§ Data to use:

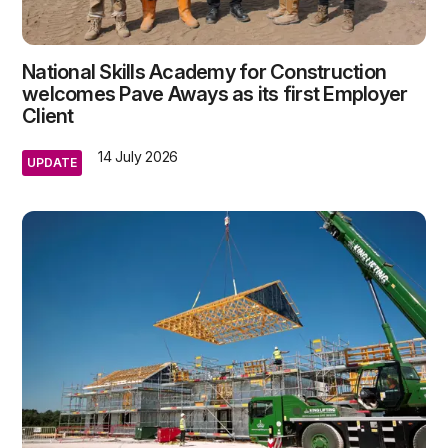
National Skills Academy for Construction
welcomes Pave Aways as its first Employer
Client
14 July 2026
UPDATE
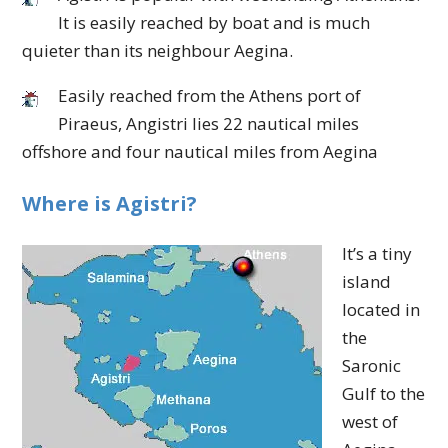
It is easily reached by boat and is much
quieter than its neighbour Aegina.
Easily reached from the Athens port of
Piraeus, Angistri lies 22 nautical miles
offshore and four nautical miles from Aegina
Where is Agistri?
It’s a tiny
island
located in
the
Saronic
Gulf to the
west of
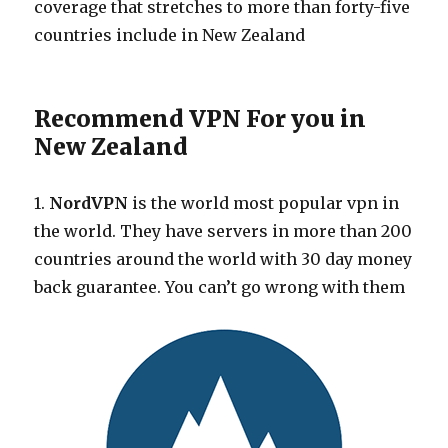
coverage that stretches to more than forty-five
countries include in New Zealand
Recommend VPN For you in
New Zealand
1.
NordVPN
is the world most popular vpn in
the world. They have servers in more than 200
countries around the world with 30 day money
back guarantee. You can’t go wrong with them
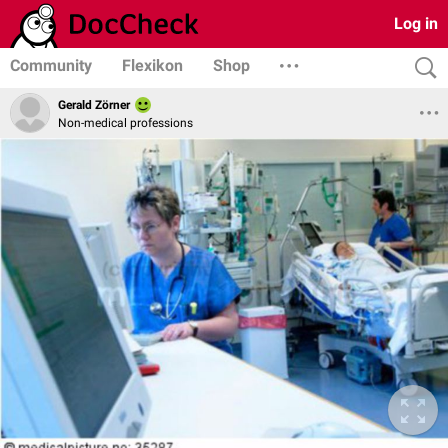
Log in
Community
Flexikon
Shop
Gerald Zörner
Non-medical professions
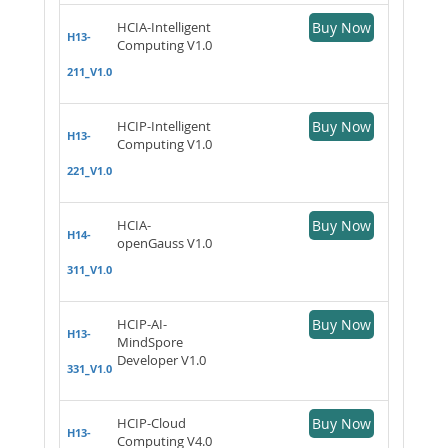
HCIA-Intelligent
Buy Now
H13-
Computing V1.0
211_V1.0
HCIP-Intelligent
Buy Now
H13-
Computing V1.0
221_V1.0
HCIA-
Buy Now
H14-
openGauss V1.0
311_V1.0
HCIP-AI-
Buy Now
H13-
MindSpore
Developer V1.0
331_V1.0
HCIP-Cloud
Buy Now
H13-
Computing V4.0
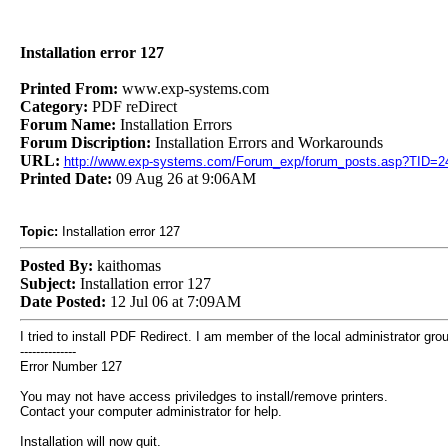
Installation error 127
Printed From:
www.exp-systems.com
Category:
PDF reDirect
Forum Name:
Installation Errors
Forum Discription:
Installation Errors and Workarounds
URL:
http://www.exp-systems.com/Forum_exp/forum_posts.asp?TID=2
Printed Date:
09 Aug 26 at 9:06AM
Topic:
Installation error 127
Posted By:
kaithomas
Subject:
Installation error 127
Date Posted:
12 Jul 06 at 7:09AM
I tried to install PDF Redirect. I am member of the local administrator group. 
--------------
Error Number 127
You may not have access priviledges to install/remove printers.
Contact your computer administrator for help.
Installation will now quit.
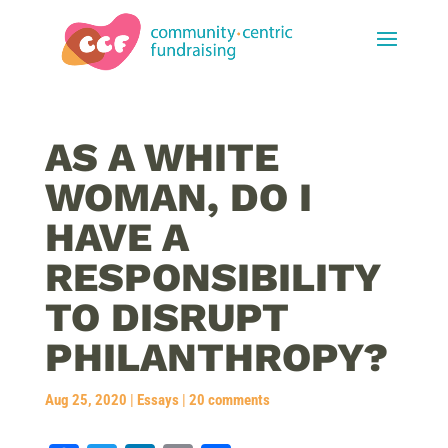
AS A WHITE
WOMAN, DO I
HAVE A
RESPONSIBILITY
TO DISRUPT
PHILANTHROPY?
Aug 25, 2020
|
Essays
|
20 comments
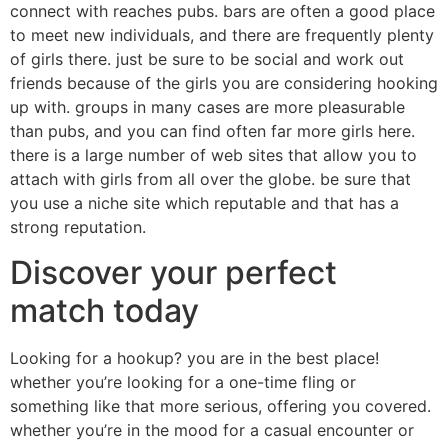
connect with reaches pubs. bars are often a good place
to meet new individuals, and there are frequently plenty
of girls there. just be sure to be social and work out
friends because of the girls you are considering hooking
up with. groups in many cases are more pleasurable
than pubs, and you can find often far more girls here.
there is a large number of web sites that allow you to
attach with girls from all over the globe. be sure that
you use a niche site which reputable and that has a
strong reputation.
Discover your perfect
match today
Looking for a hookup? you are in the best place!
whether you’re looking for a one-time fling or
something like that more serious, offering you covered.
whether you’re in the mood for a casual encounter or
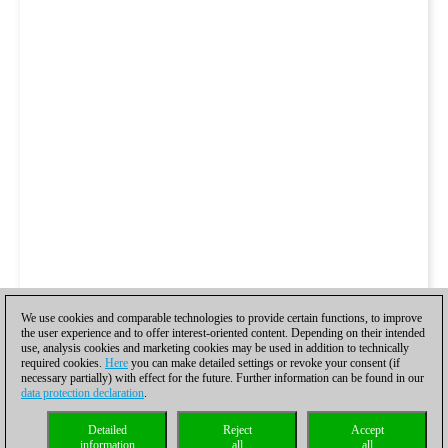
We use cookies and comparable technologies to provide certain functions, to improve
the user experience and to offer interest-oriented content. Depending on their intended
use, analysis cookies and marketing cookies may be used in addition to technically
required cookies.
Here
you can make detailed settings or revoke your consent (if
necessary partially) with effect for the future. Further information can be found in our
data protection declaration
.
Detailed
Reject
Accept
information
all
all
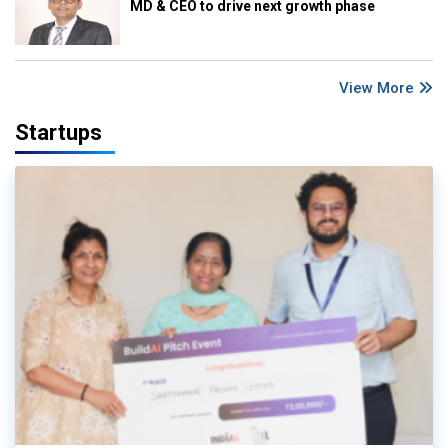
MD & CEO to drive next growth phase
View More
Startups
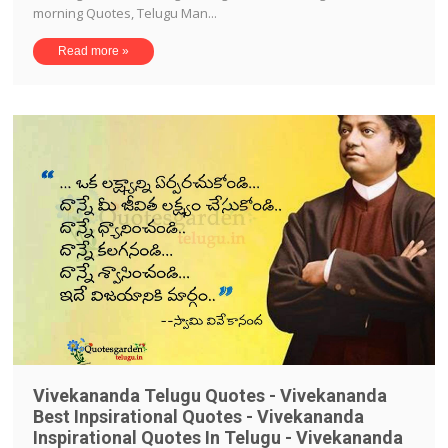
morning Quotes, Telugu Man...
Read more »
Vivekananda Telugu Quotes - Vivekananda
Best Inpsirational Quotes - Vivekananda
Inspirational Quotes In Telugu - Vivekananda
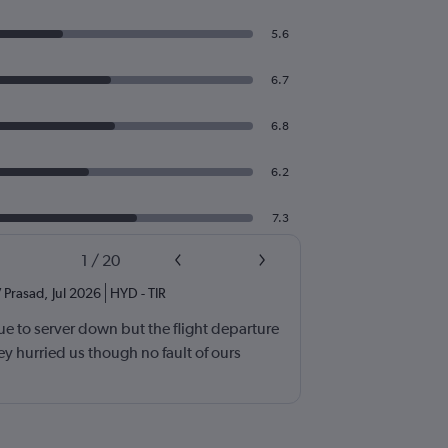
5.6
6.7
6.8
6.2
7.3
1
/
20
 Prasad
,
Jul 2026
HYD
-
TIR
e to server down but the flight departure
y hurried us though no fault of ours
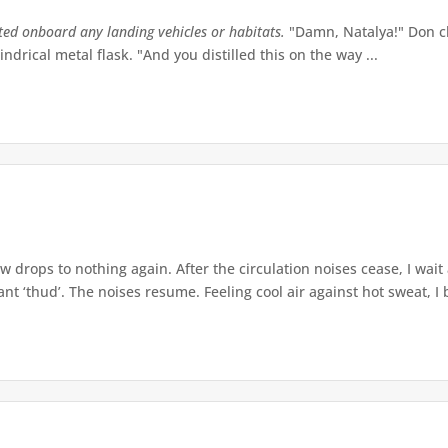
tted onboard any landing vehicles or habitats.
"Damn, Natalya!" Don ch
indrical metal flask. "And you distilled this on the way ...
w drops to nothing again. After the circulation noises cease, I wait
t ‘thud’. The noises resume. Feeling cool air against hot sweat, I b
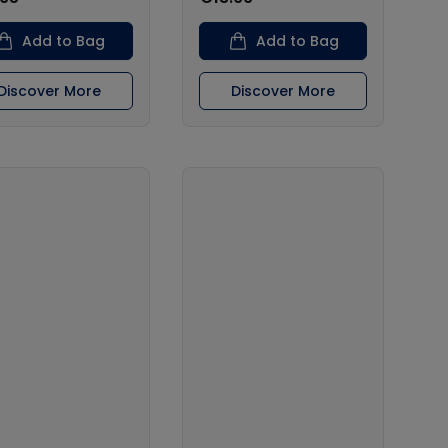
Add to Bag
Add to Bag
Discover More
Discover More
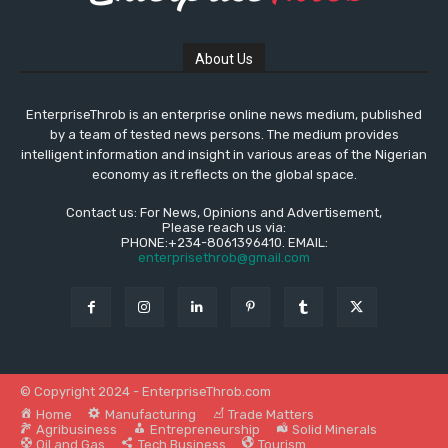
About Us
EnterpriseThrob is an enterprise online news medium, published
by a team of tested news persons. The medium provides
intelligent information and insight in various areas of the Nigerian
economy as it reflects on the global space.
Contact us: For News, Opinions and Advertisement,
Please reach us via:
PHONE:+234-8061396410. EMAIL:
enterprisethrob@gmail.com
© Copyright 2024 - EnterpriseThrob.com
Home
Manufacturing
Trade Matters
Agribusiness
Entrepreneurship
Solid Minerals
Oil and Gas
Tech Business
Tourism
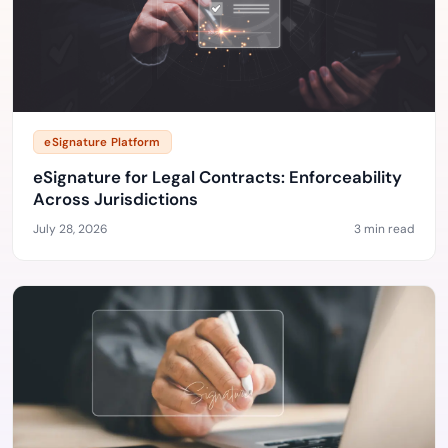
eSignature Platform
eSignature for Legal Contracts: Enforceability
Across Jurisdictions
July 28, 2026
3 min read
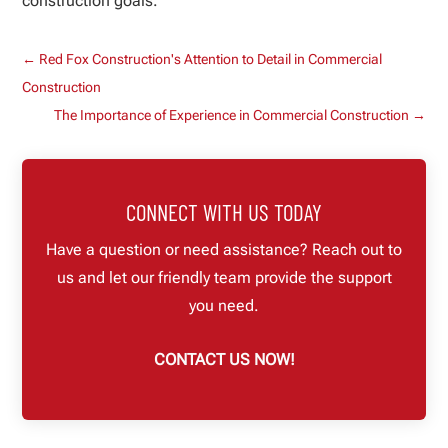
construction goals.
←
Red Fox Construction's Attention to Detail in Commercial
Construction
The Importance of Experience in Commercial Construction
→
CONNECT WITH US TODAY
Have a question or need assistance? Reach out to
us and let our friendly team provide the support
you need.
CONTACT US NOW!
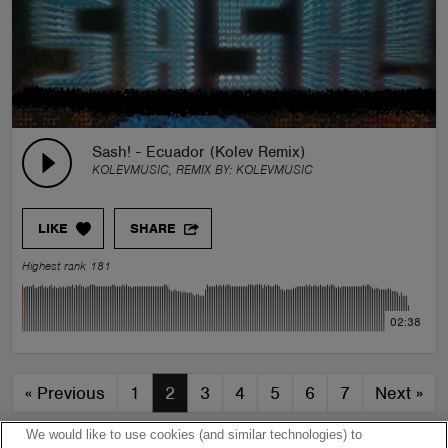
Sash! - Ecuador (Kolev Remix)
KOLEVMUSIC, REMIX BY:
KOLEVMUSIC
LIKE
SHARE
Highest rank 181
02:38
«
Previous
1
2
3
4
5
6
7
Next
»
We would like to use cookies (and similar technologies) to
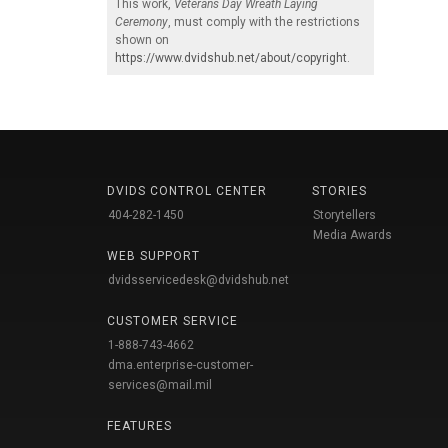
This work,
Veterans Day Wreath Laying
Ceremony
, must comply with the restrictions
shown on
https://www.dvidshub.net/about/copyright
.
DVIDS CONTROL CENTER
STORIES
404-282-1450
Storytellers
Media Awards
WEB SUPPORT
dvidsservicedesk@dvidshub.net
CUSTOMER SERVICE
1-888-743-4662
dma.enterprise-customer-
services@mail.mil
FEATURES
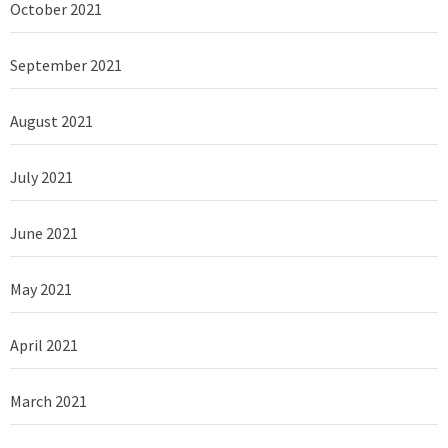
October 2021
September 2021
August 2021
July 2021
June 2021
May 2021
April 2021
March 2021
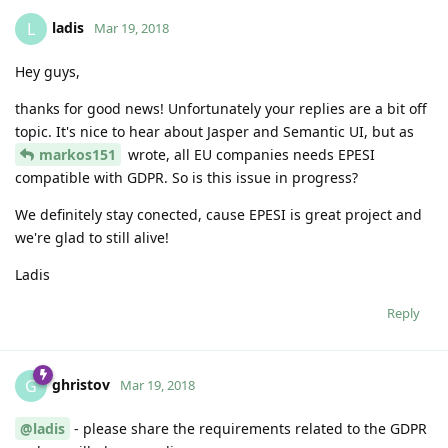
ladis
L
Mar 19, 2018
Hey guys,
thanks for good news! Unfortunately your replies are a bit off
topic. It's nice to hear about Jasper and Semantic UI, but as
markos151
wrote, all EU companies needs EPESI
compatible with GDPR. So is this issue in progress?
We definitely stay conected, cause EPESI is great project and
we're glad to still alive!
Ladis
Reply
ghristov
G
Mar 19, 2018
@ladis
- please share the requirements related to the GDPR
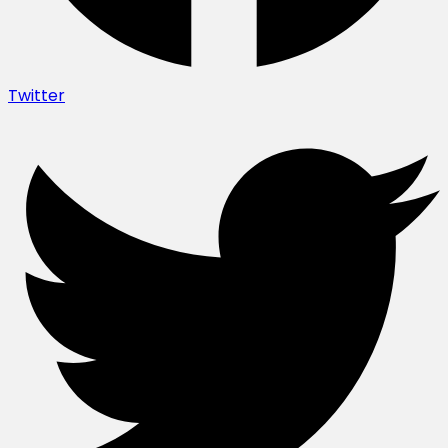
Twitter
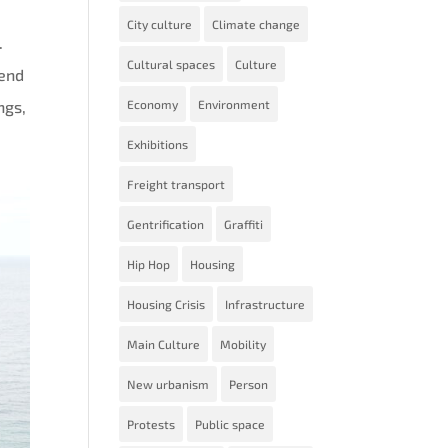
City culture
Climate change
.
Cultural spaces
Culture
pend
ngs,
Economy
Environment
Exhibitions
Freight transport
Gentrification
Graffiti
Hip Hop
Housing
Housing Crisis
Infrastructure
Main Culture
Mobility
New urbanism
Person
Protests
Public space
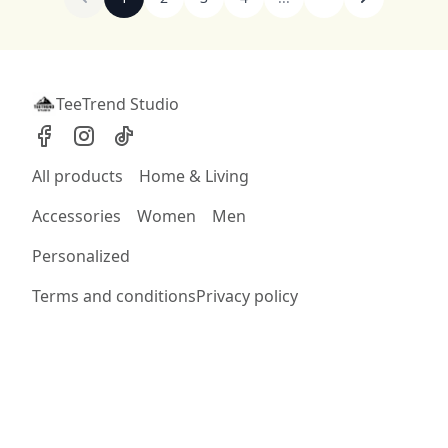
TeeTrend Studio
All products
Home & Living
Accessories
Women
Men
Personalized
Terms and conditions
Privacy policy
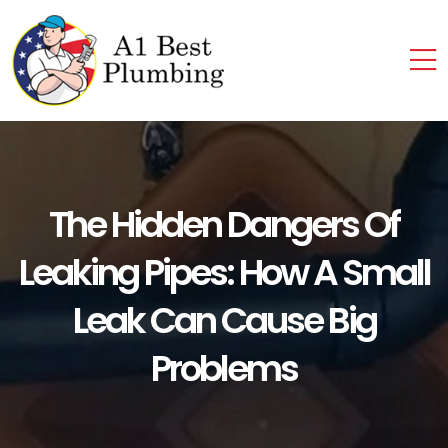
The Hidden Dangers Of
Leaking Pipes: How A Small
Leak Can Cause Big
Problems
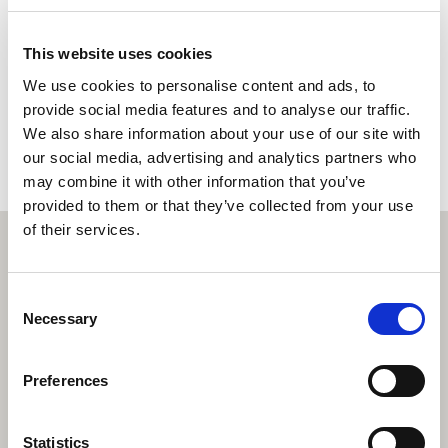
Enquire now
This website uses cookies
We use cookies to personalise content and ads, to
Book a property valuation
provide social media features and to analyse our traffic.
We also share information about your use of our site with
our social media, advertising and analytics partners who
may combine it with other information that you’ve
provided to them or that they’ve collected from your use
of their services.
Consent
Necessary
Selection
Preferences
Statistics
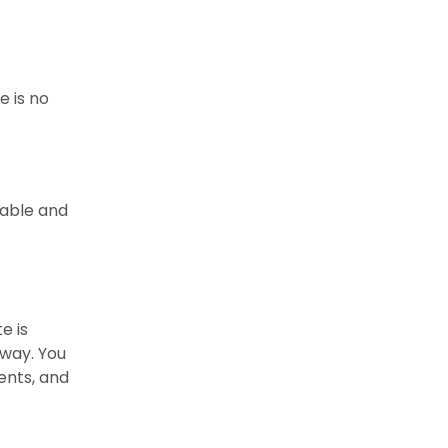
e is no
table and
e is
sway. You
ents, and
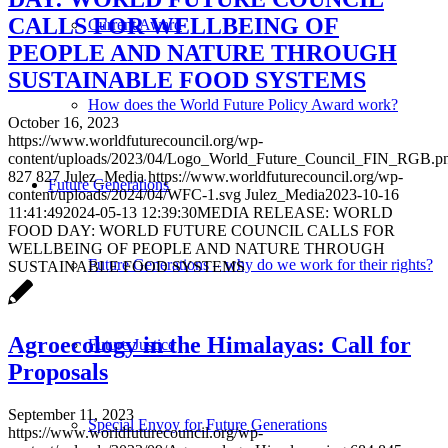
CALLS FOR WELLBEING OF
Current Award
PEOPLE AND NATURE THROUGH
SUSTAINABLE FOOD SYSTEMS
How does the World Future Policy Award work?
October 16, 2023
https://www.worldfuturecouncil.org/wp-
content/uploads/2023/04/Logo_World_Future_Council_FIN_RGB.p
827
827
Julez_Media
https://www.worldfuturecouncil.org/wp-
Future Generations
content/uploads/2024/04/WFC-1.svg
Julez_Media
2023-10-16
11:41:49
2024-05-13 12:39:30
MEDIA RELEASE: WORLD
FOOD DAY: WORLD FUTURE COUNCIL CALLS FOR
WELLBEING OF PEOPLE AND NATURE THROUGH
Future Generations – why do we work for their rights?
SUSTAINABLE FOOD SYSTEMS
Agroecology in the Himalayas: Call for
Future Justice
Proposals
September 11, 2023
Special Envoy for Future Generations
https://www.worldfuturecouncil.org/wp-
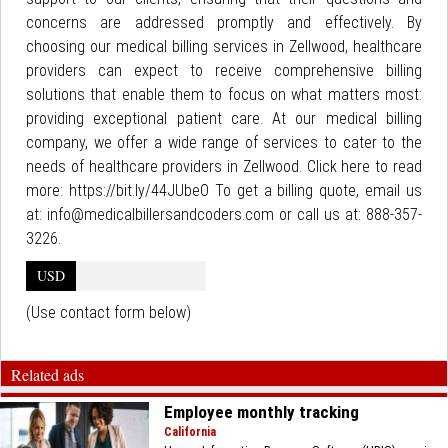
concerns are addressed promptly and effectively. By
choosing our medical billing services in Zellwood, healthcare
providers can expect to receive comprehensive billing
solutions that enable them to focus on what matters most:
providing exceptional patient care. At our medical billing
company, we offer a wide range of services to cater to the
needs of healthcare providers in Zellwood. Click here to read
more: https://bit.ly/44JUbeO To get a billing quote, email us
at: info@medicalbillersandcoders.com or call us at: 888-357-
3226.
USD
(Use contact form below)
Related ads
Employee monthly tracking
California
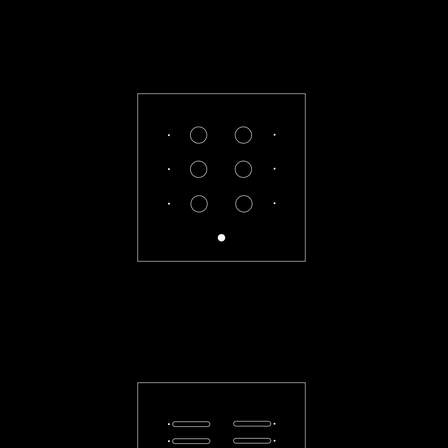
CL-33-R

§ What to work on: Copy each line holding the word "eSignature" from the listing above.

§ Response:
eSignature Platform
eSignature for Legal Contracts: Enforceability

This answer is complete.